• _Exercise aim_:
The required output is the lines below from the line containing "Answer in <instances>...</instances>." to the line containing "Mask every instance of 'right", inclusive, retyped exactly. No other lines belong in it.

• _Available data_:
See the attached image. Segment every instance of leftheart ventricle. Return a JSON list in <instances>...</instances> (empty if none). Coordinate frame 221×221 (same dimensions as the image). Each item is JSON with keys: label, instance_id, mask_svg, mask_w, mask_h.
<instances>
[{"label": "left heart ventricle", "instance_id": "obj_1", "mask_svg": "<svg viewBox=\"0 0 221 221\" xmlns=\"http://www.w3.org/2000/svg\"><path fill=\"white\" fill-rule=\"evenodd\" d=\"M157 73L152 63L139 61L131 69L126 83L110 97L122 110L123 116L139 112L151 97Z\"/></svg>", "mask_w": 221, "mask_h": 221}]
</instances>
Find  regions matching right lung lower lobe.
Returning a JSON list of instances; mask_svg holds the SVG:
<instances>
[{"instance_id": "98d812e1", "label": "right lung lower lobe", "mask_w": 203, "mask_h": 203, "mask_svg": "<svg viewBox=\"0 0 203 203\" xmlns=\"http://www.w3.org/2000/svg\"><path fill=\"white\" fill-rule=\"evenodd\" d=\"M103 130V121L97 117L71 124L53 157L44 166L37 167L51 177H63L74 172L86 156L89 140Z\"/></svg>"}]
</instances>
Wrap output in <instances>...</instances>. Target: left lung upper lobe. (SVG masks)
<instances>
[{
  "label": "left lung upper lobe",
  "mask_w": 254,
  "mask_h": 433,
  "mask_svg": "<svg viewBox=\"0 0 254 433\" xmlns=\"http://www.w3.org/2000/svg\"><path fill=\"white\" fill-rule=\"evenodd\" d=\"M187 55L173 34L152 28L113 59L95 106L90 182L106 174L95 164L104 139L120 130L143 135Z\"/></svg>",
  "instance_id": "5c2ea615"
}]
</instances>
* * *
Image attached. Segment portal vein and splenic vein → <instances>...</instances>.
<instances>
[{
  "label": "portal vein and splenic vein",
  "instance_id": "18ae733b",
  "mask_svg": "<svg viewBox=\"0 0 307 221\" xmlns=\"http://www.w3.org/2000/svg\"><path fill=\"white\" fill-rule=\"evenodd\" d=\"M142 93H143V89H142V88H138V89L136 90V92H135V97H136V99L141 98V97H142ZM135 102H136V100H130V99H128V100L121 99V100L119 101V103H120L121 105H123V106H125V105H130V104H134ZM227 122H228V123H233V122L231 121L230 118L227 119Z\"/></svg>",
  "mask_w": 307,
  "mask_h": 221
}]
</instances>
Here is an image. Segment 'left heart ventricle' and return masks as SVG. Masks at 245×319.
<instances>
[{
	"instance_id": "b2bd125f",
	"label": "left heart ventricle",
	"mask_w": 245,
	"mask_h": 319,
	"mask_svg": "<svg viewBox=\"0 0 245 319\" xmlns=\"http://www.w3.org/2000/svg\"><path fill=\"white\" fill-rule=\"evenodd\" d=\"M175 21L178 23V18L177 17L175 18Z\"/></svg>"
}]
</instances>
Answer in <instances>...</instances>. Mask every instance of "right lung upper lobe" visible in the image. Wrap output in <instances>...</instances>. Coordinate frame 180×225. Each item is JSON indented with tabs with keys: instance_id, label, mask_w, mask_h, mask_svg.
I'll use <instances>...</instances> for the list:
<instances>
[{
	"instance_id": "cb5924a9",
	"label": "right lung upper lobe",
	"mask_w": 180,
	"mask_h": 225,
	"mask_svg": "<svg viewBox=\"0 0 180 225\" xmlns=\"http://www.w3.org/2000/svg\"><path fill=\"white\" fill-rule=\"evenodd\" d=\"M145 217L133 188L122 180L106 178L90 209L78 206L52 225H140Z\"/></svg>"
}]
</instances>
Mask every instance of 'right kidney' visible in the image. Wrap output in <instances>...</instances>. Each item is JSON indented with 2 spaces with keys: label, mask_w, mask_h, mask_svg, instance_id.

• _Task solution_:
Answer in <instances>...</instances>. Mask every instance of "right lung upper lobe" visible in the image. Wrap output in <instances>...</instances>. Coordinate frame 180×225. Each item is JSON indented with tabs with keys: instance_id, label, mask_w, mask_h, mask_svg.
I'll use <instances>...</instances> for the list:
<instances>
[{
	"instance_id": "cb5924a9",
	"label": "right lung upper lobe",
	"mask_w": 180,
	"mask_h": 225,
	"mask_svg": "<svg viewBox=\"0 0 180 225\" xmlns=\"http://www.w3.org/2000/svg\"><path fill=\"white\" fill-rule=\"evenodd\" d=\"M145 217L133 188L122 180L106 178L90 209L78 206L52 225H140Z\"/></svg>"
}]
</instances>
Mask every instance of 'right kidney' visible in the image. Wrap output in <instances>...</instances>. Each item is JSON indented with 2 spaces with keys: label, mask_w, mask_h, mask_svg, instance_id.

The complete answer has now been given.